Apparently, yes—as a federal judge has just ruled in a securities fraud lawsuit by investors targeting an alleged pump-and-dump scheme of a “meme stock.”

Section 10(b) of the Securities and Exchange Act of 1934, and its associated SEC Rule 10b-5, are the central provisions of federal securities law applicable to stock trading in the secondary market. The Rule makes it unlawful “[t]o make any untrue statement of a material fact or to omit to state a material fact necessary in order to make the statements made, in the light of the circumstances under which they were made, not misleading … in connection with the purchase or sale of any security.”

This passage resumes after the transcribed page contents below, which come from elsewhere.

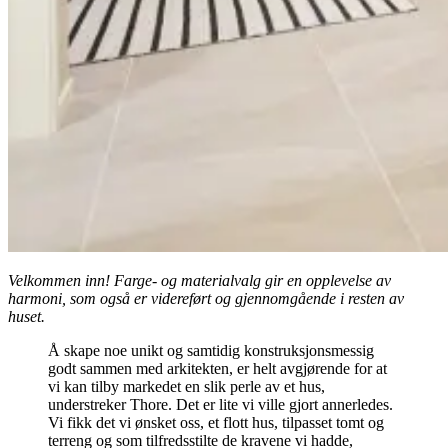
Velkommen inn! Farge- og materialvalg gir en opplevelse av
harmoni, som også er videreført og gjennomgående i resten av
huset.
Å skape noe unikt og samtidig konstruksjonsmessig
godt sammen med arkitekten, er helt avgjørende for at
vi kan tilby markedet en slik perle av et hus,
understreker Thore. Det er lite vi ville gjort annerledes.
Vi fikk det vi ønsket oss, et flott hus, tilpasset tomt og
terreng og som tilfredsstilte de kravene vi hadde,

In the case, the question was whether the defendant’s tweeting of a moon emoji could support a claim under the Rule. The investors contend that the defendant tweeted this emoji to indicate to the market that he and his company were bullish on the stock—while the reality was that they were then planning to quickly liquidate their holdings—in a modern version of the classic pump-and-dump scheme.

The defendants did not contest that an emoji can constitute a “statement” under the Rule, but instead argued that emojis cannot be actionable for lack of a defined meaning. Thus here, “there is no way to establish . . . the truth . . . of a tiny lunar cartoon.” (Under the Rule, a statement must be capable of being objectively determined false (or at least misleading) before liability can attach.)

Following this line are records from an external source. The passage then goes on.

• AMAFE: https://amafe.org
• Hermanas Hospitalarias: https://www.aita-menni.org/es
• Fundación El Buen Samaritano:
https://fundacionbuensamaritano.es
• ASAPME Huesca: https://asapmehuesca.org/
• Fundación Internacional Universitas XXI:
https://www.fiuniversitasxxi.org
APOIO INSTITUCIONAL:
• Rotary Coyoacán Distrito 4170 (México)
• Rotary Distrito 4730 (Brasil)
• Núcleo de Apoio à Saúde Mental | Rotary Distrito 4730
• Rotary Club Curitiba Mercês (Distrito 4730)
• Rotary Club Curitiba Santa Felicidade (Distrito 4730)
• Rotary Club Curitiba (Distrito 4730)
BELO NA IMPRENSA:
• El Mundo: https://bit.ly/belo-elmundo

The court disagreed. It held that while emojis are symbols, people use them to communicate. And like language, while they can be ambiguous, their meaning can be understood through context. These particular defendants have a history of involvement in the “meme stock” phenomena—and within that community, “moon emojis are associated with the phrase ‘to the moon,’ which investors use to indicate ‘that a stock will rise’.” Thus, the emoji could be fairly understood by investors as a bullish sentiment. Coupled with allegations of defendants’ supposed true intent to liquidate their holdings, a claim under the Rule was sufficiently stated.